Portrait of an ENFJ – Extraverted iNtuitive Feeling Judging
(Extraverted Feeling with Introverted Intuition)

The Giver


As an ENFJ, you’re primary mode of living is focused externally, where you deal with things according to how you feel about them, or how they fit into your personal value system. Your secondary mode is internal, where you take things in primarily via your intuition.

ENFJs are people-focused individuals. They live in the world of people possibilities. More so than any other type, they have excellent people skills. They understand and care about people, and have a special talent for bringing out the best in others. ENFJ’s main interest in life is giving love, support, and a good time to other people. They are focused on understanding, supporting, and encouraging others. They make things happen for people, and get their best personal satisfaction from this.

Because ENFJ’s people skills are so extraordinary, they have the ability to make people do exactly what they want them to do. They get under people’s skins and get the reactions that they are seeking. ENFJ’s motives are usually unselfish, but ENFJs who have developed less than ideally have been known to use their power over people to manipulate them.

ENFJ’s are so externally focused that it’s especially important for them to spend time alone. This can be difficult for some ENFJs, because they have the tendency to be hard on themselves and turn to dark thoughts when alone. Consequently, ENFJs might avoid being alone, and fill their lives with activities involving other people. ENFJs tend to define their life’s direction and priorities according to other people’s needs, and may not be aware of their own needs. It’s natural to their personality type that they will tend to place other people’s needs above their own, but they need to stay aware of their own needs so that they don’t sacrifice themselves in their drive to help others.

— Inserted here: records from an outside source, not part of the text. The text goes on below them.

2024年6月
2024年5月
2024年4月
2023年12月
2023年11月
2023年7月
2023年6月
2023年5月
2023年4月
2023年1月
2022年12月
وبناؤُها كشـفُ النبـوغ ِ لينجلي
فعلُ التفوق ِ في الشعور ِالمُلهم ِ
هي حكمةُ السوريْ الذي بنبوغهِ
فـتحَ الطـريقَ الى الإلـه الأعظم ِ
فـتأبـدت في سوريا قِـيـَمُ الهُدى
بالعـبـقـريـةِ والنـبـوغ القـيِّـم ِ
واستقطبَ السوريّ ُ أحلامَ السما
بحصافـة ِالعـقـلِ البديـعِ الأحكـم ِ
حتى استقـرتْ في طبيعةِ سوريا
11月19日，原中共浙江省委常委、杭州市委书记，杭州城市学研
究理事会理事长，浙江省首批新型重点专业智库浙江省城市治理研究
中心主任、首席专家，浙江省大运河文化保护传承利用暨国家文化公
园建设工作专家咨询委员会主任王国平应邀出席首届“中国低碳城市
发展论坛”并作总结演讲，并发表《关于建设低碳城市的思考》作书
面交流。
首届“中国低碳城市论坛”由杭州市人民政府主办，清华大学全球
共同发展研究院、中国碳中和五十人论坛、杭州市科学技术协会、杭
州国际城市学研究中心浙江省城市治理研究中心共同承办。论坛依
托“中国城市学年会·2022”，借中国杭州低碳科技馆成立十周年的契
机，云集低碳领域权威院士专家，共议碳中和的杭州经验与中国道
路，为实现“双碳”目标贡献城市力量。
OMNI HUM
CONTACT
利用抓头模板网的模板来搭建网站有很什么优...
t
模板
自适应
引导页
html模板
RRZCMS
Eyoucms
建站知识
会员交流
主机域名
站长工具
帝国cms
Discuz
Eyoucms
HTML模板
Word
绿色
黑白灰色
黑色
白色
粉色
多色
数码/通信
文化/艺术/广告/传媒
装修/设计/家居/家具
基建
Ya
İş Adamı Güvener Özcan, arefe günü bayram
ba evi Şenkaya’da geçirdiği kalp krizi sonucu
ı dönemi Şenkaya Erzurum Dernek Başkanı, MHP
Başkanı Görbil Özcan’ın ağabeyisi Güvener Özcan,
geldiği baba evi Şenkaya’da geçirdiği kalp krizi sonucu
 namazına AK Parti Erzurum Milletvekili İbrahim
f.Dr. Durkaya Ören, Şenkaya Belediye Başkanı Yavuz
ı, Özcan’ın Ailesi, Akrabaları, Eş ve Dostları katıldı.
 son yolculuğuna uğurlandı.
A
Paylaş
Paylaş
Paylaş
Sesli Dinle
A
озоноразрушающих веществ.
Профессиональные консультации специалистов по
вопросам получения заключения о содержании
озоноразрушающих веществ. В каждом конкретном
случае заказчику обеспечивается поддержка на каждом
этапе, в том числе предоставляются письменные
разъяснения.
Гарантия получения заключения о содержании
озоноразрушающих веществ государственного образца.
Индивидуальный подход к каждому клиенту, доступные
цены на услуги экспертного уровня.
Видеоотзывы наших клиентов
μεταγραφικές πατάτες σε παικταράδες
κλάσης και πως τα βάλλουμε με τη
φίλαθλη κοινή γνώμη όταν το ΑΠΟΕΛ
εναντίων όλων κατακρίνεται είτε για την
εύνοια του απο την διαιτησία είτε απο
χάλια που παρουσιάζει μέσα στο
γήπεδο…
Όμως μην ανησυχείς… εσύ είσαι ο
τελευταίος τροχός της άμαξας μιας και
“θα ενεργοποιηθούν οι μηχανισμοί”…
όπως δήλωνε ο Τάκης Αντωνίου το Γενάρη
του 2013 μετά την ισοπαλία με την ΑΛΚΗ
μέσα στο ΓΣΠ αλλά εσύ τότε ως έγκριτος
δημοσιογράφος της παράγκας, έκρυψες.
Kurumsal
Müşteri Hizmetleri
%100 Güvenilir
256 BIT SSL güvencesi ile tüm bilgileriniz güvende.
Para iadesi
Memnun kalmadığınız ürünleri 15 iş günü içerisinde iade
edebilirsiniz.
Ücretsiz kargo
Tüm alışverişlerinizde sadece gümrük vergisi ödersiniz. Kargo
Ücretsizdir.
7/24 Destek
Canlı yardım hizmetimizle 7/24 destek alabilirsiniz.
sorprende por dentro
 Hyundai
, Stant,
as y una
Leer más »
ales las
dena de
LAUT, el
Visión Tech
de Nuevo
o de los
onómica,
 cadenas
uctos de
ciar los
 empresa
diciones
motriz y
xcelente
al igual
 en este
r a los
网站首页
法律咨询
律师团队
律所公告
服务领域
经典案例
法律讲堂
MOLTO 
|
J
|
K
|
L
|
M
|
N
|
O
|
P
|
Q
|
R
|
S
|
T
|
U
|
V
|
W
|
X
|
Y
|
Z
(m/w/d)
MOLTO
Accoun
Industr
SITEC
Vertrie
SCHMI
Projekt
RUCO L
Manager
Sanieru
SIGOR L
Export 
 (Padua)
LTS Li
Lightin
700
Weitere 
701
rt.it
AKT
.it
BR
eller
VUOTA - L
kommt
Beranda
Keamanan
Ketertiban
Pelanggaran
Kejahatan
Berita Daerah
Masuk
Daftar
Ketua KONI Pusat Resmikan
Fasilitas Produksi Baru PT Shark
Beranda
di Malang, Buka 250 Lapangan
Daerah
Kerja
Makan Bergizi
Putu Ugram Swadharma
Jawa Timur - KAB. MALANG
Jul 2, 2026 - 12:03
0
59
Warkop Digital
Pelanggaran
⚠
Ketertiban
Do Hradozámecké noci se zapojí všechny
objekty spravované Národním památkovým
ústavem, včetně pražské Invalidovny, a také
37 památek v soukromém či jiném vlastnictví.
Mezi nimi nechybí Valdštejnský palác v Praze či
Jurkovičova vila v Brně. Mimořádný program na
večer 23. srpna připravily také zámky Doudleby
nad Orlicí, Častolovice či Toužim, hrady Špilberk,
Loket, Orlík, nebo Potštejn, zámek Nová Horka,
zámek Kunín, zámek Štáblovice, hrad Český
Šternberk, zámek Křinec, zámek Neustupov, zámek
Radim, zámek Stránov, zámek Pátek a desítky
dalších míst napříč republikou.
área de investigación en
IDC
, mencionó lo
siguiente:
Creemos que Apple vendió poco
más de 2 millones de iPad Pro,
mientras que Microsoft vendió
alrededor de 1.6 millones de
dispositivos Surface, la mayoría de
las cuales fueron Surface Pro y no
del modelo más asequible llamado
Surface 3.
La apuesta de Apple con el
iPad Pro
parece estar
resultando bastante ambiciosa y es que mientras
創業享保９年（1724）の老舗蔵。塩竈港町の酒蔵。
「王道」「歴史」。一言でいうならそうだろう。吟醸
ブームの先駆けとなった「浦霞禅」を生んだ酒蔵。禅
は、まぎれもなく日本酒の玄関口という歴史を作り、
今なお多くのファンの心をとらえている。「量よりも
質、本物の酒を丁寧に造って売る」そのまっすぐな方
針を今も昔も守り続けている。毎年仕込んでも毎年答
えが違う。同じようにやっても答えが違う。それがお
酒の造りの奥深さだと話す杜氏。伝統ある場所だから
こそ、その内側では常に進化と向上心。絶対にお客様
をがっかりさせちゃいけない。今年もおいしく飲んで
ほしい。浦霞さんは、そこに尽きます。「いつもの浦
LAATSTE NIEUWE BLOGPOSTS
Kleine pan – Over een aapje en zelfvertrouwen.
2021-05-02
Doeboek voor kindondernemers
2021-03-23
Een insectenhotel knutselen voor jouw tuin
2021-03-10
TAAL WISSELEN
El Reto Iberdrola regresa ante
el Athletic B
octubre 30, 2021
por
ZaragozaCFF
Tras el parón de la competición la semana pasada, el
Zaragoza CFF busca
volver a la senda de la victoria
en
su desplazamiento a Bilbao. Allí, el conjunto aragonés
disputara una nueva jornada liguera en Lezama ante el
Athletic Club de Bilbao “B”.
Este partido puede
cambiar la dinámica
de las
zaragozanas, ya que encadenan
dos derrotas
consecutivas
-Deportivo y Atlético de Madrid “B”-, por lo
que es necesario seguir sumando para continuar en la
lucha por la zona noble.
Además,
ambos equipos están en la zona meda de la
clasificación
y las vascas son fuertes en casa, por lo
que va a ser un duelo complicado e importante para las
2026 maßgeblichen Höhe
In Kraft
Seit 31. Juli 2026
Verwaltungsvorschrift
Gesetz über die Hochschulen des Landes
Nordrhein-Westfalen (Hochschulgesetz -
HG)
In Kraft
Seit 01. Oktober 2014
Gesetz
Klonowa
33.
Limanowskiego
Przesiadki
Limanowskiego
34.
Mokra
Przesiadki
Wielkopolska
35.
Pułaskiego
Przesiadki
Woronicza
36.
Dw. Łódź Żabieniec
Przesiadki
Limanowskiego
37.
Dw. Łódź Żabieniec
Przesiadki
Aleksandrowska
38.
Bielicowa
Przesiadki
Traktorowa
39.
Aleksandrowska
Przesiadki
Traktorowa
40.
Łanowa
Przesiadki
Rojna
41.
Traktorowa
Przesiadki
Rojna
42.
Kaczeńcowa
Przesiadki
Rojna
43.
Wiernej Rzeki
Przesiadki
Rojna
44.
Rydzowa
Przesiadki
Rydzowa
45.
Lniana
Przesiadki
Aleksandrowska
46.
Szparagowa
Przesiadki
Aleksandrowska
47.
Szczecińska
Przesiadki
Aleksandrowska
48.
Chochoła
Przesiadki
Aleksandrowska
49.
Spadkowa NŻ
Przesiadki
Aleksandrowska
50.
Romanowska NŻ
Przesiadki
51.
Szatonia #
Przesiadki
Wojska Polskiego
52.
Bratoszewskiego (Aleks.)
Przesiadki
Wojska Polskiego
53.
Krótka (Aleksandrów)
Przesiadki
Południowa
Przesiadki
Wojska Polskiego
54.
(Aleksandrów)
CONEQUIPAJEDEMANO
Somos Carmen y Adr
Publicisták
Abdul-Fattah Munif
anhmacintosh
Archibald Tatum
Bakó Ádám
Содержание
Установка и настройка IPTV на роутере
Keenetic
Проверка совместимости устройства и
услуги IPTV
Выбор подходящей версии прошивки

ENFJ’s tend to be more reserved about exposing themselves than other extraverted types. Although they may have strongly-felt beliefs, they’re likely to refrain from expressing them if doing so would interfere with bringing out the best in others. Because their strongest interest lies in being a catalyst of change in other people, they’re likely to interact with others on their own level, in a chameleon-like manner, rather than as individuals.

Which is not to say that the ENFJ does not have opinions. ENFJs have definite values and opinions which they’re able to express clearly and succinctly. These beliefs will be expressed as long as they’re not too personal. ENFJ is in many ways expressive and open, but is more focused on being responsive and supportive of others. When faced with a conflict between a strongly-held value and serving another person’s need, they are highly likely to value the other person’s needs.

The ENFJ may feel quite lonely even when surrounded by people. This feeling of aloneness may be exacerbated by the tendency to not reveal their true selves.

People love ENFJs. They are fun to be with, and truly understand and love people. They are typically very straight-forward and honest. Usually ENFJs exude a lot of self-confidence, and have a great amount of ability to do many different things. They are generally bright, full of potential, energetic and fast-paced. They are usually good at anything which captures their interest.

ENFJs like for things to be well-organized, and will work hard at maintaining structure and resolving ambiguity. They have a tendency to be fussy, especially with their home environments.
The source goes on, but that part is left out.